The data START

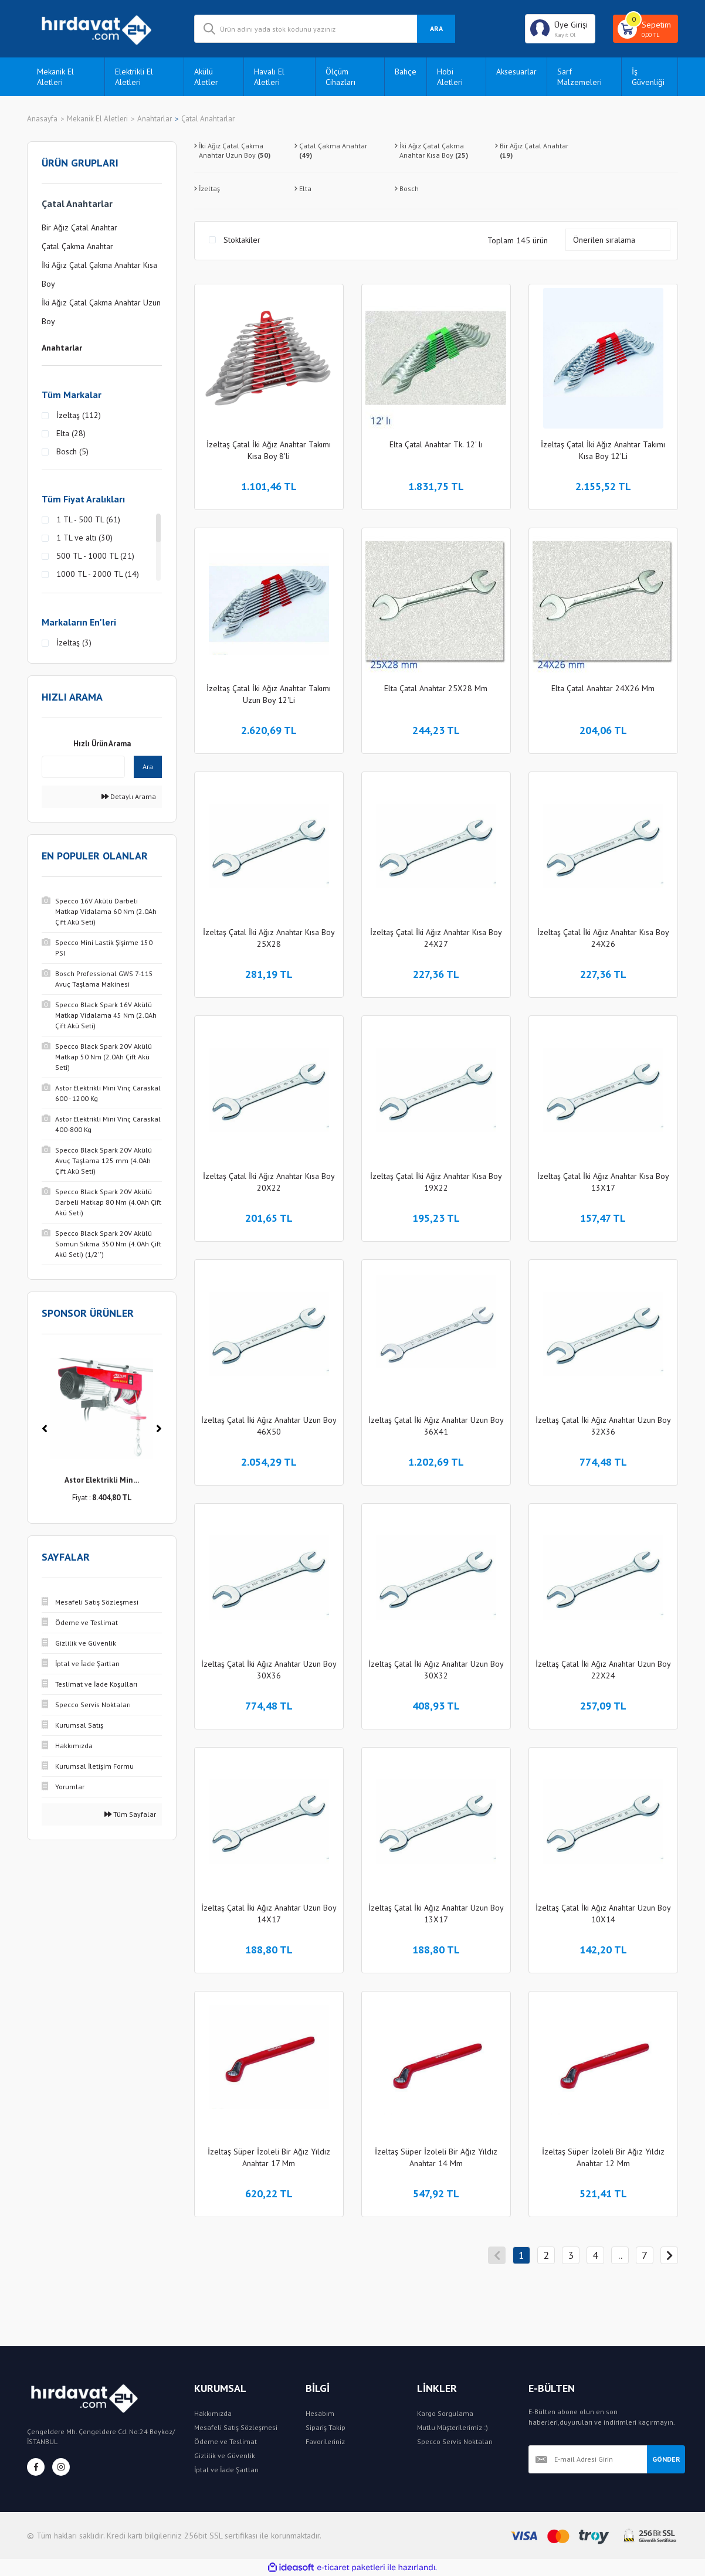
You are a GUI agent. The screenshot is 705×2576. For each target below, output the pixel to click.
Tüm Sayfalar (130, 1814)
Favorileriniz (325, 2441)
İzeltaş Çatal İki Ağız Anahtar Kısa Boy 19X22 (436, 1182)
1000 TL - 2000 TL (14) (97, 574)
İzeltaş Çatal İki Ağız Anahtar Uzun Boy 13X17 (436, 1913)
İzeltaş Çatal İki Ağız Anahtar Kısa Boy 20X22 (269, 1182)
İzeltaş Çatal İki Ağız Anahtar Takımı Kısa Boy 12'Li (603, 450)
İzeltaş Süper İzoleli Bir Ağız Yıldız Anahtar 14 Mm (436, 2157)
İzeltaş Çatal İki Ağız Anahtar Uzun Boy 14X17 (269, 1913)
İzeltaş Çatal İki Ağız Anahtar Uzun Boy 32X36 (603, 1426)
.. (620, 2255)
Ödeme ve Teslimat (225, 2441)
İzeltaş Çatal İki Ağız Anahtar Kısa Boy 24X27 (436, 938)
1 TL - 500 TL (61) (88, 519)
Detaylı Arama (128, 796)
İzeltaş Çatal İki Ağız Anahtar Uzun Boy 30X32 (436, 1670)
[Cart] (645, 29)
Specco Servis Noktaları (455, 2441)
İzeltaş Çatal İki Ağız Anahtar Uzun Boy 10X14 (603, 1913)
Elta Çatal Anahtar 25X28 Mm (435, 688)
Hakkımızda (213, 2413)
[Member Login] (560, 28)
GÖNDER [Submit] (666, 2459)
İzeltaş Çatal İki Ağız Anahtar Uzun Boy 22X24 (603, 1670)
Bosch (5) (72, 451)
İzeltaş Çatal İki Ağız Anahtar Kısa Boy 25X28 (269, 938)
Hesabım (320, 2413)
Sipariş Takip (325, 2427)
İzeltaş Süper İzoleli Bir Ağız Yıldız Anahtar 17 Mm (269, 2157)
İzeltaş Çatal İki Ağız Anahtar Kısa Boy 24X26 (603, 938)
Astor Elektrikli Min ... (102, 1480)
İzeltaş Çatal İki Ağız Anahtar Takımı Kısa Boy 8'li (268, 450)
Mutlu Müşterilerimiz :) (452, 2427)
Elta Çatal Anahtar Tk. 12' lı (436, 444)
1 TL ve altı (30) (84, 537)
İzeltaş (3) (73, 642)
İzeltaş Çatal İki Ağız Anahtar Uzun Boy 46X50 (269, 1426)
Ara (148, 766)
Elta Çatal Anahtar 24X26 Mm (603, 688)
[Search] (324, 29)
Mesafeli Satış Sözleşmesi (235, 2427)
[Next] (159, 1429)
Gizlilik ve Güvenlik (224, 2455)
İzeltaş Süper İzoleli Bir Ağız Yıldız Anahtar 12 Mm (603, 2157)
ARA (436, 28)
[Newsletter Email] (587, 2459)
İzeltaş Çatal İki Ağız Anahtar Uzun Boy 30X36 (269, 1670)
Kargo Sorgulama (445, 2413)
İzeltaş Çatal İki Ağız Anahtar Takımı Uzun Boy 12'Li (268, 694)
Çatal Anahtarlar (208, 119)
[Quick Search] (83, 767)
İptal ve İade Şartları (226, 2469)
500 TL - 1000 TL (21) (95, 555)
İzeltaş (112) (78, 415)
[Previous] (45, 1429)
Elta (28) (71, 433)
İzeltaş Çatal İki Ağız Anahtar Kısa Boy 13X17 (603, 1182)
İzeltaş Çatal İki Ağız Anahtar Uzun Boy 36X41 (436, 1426)
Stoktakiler (241, 240)
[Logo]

The data END

Work to be completed: Take the stretch of lines above from the one containing "1 TL ve altı (30) (84, 537)" through the one containing "İzeltaş Çatal İki Ağız Anahtar Takımı Uzun" and repeat it exactly, adding no other line.

Response:
1 TL ve altı (30) (84, 537)
İzeltaş (3) (73, 642)
İzeltaş Çatal İki Ağız Anahtar Uzun Boy 46X50 (269, 1426)
Ara (148, 766)
Elta Çatal Anahtar 24X26 Mm (603, 688)
[Search] (324, 29)
Mesafeli Satış Sözleşmesi (235, 2427)
[Next] (159, 1429)
Gizlilik ve Güvenlik (224, 2455)
İzeltaş Süper İzoleli Bir Ağız Yıldız Anahtar 12 Mm (603, 2157)
ARA (436, 28)
[Newsletter Email] (587, 2459)
İzeltaş Çatal İki Ağız Anahtar Uzun Boy 30X36 (269, 1670)
Kargo Sorgulama (445, 2413)
İzeltaş Çatal İki Ağız Anahtar Takımı Uzun Boy 12'Li (268, 694)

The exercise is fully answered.